[Opening The input section]
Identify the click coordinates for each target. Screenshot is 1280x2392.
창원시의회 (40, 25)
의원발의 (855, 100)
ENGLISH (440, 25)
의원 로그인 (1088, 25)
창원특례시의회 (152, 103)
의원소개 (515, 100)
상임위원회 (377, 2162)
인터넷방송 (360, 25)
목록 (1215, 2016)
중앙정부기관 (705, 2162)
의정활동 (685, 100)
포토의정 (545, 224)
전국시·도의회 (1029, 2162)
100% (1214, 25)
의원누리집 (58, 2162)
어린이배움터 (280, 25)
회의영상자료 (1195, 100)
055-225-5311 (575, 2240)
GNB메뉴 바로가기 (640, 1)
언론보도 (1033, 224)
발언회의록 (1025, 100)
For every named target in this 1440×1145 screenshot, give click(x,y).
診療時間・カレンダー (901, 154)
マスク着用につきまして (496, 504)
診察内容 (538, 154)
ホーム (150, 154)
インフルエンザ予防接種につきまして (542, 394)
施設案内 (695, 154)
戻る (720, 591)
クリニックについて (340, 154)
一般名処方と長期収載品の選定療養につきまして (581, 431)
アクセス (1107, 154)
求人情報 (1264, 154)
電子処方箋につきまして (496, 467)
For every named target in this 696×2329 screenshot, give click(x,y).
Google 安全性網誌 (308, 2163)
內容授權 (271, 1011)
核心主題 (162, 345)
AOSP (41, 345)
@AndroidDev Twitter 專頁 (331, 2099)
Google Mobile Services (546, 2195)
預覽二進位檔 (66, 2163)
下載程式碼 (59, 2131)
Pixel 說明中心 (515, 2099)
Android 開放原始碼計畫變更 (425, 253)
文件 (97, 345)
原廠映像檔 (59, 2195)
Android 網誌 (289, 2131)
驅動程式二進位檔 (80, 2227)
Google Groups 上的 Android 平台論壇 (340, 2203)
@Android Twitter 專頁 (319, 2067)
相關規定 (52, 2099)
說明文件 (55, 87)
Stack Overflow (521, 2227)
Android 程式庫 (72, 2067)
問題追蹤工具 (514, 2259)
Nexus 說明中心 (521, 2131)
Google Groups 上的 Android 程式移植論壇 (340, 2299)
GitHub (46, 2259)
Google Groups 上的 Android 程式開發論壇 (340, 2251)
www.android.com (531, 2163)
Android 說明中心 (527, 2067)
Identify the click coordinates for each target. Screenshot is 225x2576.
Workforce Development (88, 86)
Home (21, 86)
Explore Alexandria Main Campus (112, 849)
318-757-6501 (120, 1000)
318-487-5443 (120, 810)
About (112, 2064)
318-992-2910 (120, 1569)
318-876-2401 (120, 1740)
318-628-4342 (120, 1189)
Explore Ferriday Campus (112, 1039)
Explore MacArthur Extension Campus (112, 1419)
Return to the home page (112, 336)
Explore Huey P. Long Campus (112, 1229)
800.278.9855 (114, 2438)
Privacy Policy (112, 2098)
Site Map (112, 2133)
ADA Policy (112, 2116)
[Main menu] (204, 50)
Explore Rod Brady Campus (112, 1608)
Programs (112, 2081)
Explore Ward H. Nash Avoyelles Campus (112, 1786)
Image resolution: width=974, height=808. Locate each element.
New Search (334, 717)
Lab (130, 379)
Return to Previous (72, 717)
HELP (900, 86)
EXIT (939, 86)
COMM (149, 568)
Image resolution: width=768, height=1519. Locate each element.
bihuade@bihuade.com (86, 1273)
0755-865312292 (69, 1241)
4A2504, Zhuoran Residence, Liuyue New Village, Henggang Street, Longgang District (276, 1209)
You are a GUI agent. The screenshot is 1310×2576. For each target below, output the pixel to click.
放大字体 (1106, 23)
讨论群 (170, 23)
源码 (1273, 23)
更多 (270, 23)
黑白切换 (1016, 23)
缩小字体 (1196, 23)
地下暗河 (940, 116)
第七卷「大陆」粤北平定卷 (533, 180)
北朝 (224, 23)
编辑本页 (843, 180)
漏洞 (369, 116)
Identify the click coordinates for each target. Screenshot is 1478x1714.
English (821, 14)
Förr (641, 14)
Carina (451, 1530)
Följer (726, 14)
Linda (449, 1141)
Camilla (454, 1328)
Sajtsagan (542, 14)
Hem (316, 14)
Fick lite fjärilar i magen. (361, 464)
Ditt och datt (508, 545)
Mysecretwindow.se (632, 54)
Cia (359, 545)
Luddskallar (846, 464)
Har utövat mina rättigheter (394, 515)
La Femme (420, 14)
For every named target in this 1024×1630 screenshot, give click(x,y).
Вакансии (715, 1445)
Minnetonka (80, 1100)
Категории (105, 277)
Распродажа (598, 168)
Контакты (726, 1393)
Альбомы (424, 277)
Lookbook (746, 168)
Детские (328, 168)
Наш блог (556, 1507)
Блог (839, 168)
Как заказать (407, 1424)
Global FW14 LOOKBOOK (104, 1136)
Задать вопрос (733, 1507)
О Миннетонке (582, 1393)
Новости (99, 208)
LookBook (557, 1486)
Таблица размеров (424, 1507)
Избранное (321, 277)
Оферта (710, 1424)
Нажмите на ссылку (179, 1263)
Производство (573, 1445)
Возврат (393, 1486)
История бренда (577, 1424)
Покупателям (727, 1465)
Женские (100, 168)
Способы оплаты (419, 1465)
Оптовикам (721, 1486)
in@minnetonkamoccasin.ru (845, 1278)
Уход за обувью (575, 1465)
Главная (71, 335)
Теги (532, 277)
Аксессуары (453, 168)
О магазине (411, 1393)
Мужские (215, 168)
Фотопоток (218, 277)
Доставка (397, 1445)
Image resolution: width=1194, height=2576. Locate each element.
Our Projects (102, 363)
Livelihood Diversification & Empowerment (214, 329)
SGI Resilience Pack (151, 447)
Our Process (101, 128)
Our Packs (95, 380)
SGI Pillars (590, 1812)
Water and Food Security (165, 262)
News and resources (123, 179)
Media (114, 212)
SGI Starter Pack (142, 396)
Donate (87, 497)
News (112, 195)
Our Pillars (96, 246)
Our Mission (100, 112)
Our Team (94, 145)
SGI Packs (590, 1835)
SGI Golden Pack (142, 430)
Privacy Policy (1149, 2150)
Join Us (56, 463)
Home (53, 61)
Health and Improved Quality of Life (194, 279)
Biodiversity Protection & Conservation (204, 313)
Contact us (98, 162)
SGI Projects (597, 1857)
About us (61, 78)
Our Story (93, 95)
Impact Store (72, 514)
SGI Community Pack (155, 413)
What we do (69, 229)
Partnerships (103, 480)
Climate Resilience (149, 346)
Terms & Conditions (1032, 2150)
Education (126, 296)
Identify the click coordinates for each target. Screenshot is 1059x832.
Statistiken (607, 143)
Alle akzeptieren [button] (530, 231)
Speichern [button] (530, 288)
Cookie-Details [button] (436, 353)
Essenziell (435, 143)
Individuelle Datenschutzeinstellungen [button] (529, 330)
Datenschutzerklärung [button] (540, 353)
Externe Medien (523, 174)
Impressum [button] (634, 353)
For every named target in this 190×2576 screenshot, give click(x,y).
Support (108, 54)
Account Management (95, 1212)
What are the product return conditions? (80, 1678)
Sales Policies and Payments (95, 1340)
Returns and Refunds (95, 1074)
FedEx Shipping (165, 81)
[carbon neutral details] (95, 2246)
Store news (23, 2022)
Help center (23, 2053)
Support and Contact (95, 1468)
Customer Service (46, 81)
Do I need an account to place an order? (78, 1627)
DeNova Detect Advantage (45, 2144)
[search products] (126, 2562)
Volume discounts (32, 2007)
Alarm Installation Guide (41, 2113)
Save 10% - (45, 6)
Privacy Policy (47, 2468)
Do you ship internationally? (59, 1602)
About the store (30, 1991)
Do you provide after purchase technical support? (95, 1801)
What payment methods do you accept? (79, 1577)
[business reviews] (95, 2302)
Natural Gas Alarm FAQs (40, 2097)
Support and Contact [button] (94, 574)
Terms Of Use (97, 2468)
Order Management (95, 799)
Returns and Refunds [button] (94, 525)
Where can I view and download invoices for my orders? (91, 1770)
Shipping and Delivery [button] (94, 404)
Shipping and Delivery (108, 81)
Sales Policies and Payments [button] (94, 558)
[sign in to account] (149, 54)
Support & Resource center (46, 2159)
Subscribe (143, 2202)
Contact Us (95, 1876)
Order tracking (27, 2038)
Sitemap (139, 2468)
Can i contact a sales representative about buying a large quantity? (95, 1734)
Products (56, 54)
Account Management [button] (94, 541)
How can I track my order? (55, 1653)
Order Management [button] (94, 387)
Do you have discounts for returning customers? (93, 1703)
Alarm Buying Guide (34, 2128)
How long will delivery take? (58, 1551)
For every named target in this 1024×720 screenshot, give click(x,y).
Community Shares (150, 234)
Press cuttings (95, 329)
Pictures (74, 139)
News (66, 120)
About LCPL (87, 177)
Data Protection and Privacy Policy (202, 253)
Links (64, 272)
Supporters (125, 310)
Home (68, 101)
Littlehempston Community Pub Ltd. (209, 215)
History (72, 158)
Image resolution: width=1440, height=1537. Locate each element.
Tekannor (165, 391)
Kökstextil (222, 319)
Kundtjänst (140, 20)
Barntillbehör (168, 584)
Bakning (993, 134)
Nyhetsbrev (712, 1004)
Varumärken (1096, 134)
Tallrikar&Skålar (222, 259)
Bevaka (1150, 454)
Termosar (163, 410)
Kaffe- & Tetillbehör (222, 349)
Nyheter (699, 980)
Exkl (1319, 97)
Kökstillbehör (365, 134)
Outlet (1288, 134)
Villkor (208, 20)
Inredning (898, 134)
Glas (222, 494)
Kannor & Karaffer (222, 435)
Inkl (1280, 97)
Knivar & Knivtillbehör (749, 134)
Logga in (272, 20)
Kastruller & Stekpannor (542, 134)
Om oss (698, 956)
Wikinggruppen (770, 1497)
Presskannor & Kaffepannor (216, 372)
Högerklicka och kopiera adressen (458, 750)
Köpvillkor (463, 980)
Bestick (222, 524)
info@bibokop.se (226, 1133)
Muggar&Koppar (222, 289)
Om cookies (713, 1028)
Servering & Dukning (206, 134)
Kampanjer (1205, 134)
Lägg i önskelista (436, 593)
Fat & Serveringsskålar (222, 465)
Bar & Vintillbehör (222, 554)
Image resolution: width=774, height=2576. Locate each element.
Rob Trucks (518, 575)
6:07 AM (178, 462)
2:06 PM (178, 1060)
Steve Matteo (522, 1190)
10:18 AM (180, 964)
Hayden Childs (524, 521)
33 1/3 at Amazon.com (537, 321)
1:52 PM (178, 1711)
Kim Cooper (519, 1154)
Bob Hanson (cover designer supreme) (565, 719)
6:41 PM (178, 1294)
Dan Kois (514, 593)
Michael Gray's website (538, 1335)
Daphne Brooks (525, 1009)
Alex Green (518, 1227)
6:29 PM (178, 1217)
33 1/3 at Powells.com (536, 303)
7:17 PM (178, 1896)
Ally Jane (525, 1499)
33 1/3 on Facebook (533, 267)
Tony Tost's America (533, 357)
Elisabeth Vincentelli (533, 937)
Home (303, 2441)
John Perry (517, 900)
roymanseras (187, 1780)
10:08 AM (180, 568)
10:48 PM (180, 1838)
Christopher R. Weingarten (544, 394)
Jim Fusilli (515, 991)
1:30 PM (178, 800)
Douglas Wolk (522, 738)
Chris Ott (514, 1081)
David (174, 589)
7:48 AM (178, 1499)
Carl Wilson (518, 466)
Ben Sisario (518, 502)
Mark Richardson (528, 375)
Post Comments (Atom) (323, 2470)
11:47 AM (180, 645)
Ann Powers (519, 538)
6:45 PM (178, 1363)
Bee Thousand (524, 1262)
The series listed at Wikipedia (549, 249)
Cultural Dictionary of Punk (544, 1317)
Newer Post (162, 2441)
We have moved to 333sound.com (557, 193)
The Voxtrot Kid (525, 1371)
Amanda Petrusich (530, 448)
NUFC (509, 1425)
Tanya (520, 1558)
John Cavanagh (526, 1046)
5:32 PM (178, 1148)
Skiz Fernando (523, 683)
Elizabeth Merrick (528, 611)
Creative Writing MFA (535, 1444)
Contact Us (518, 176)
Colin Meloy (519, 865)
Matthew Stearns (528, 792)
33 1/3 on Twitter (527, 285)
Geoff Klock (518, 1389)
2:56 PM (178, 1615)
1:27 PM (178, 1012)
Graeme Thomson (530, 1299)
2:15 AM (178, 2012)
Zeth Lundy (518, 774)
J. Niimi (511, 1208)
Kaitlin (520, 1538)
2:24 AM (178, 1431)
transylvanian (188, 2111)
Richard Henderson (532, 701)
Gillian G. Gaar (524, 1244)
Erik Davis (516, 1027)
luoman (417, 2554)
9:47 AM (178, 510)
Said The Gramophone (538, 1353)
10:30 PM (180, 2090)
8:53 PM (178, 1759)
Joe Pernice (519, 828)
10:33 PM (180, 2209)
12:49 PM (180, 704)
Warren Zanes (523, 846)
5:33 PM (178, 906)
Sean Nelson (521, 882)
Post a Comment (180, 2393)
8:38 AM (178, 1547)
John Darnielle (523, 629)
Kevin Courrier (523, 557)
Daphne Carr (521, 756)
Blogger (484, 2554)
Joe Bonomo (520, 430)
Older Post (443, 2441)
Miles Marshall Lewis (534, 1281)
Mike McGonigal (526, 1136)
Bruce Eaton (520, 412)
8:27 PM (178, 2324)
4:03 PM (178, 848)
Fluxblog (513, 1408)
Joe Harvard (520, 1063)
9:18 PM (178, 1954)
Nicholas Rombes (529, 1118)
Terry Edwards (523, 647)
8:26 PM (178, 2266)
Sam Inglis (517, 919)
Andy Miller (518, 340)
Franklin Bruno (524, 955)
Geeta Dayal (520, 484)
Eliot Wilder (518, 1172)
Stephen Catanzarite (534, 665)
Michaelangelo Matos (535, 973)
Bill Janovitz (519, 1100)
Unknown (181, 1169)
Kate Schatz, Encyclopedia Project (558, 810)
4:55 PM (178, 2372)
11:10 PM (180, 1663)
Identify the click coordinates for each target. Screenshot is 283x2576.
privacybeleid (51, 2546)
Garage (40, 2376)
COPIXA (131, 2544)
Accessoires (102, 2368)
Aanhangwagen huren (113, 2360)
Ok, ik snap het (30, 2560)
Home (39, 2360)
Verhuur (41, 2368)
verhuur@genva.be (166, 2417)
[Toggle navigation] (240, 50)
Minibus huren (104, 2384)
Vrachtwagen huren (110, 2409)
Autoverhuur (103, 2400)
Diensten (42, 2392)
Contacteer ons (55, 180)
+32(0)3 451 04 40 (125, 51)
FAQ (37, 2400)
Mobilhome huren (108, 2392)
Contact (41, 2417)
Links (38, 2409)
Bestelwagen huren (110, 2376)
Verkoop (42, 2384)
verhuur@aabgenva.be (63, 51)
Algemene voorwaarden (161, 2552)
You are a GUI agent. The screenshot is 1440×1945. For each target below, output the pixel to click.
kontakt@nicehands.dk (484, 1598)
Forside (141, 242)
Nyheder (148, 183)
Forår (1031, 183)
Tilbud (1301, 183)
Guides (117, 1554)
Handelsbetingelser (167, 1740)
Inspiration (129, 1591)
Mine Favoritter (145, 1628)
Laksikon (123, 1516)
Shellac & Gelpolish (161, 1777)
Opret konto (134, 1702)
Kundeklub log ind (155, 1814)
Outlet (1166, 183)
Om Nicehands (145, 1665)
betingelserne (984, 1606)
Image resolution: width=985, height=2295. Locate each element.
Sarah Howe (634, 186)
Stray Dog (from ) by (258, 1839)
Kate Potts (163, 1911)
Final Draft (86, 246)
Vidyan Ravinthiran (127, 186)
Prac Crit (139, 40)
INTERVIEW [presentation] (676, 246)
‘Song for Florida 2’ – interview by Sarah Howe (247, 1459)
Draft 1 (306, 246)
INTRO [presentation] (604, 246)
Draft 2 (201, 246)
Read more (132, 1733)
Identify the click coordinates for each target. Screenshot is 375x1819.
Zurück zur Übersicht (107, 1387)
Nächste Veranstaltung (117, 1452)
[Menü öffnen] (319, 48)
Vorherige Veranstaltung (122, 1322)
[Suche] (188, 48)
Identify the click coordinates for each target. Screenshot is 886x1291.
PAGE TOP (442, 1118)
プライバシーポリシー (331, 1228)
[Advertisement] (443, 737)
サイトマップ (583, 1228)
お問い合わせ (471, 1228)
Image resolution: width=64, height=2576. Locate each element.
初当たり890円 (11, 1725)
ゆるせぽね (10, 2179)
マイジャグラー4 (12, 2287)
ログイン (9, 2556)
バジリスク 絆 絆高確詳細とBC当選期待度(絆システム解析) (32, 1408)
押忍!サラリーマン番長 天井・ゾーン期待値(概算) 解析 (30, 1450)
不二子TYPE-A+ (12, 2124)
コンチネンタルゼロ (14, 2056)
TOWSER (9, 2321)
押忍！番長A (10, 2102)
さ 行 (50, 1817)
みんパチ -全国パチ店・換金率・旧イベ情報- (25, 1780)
[Closing The input section]
Task:
Count every line above that includes the string "Groups", and answer with the count only.

Exercise output:
3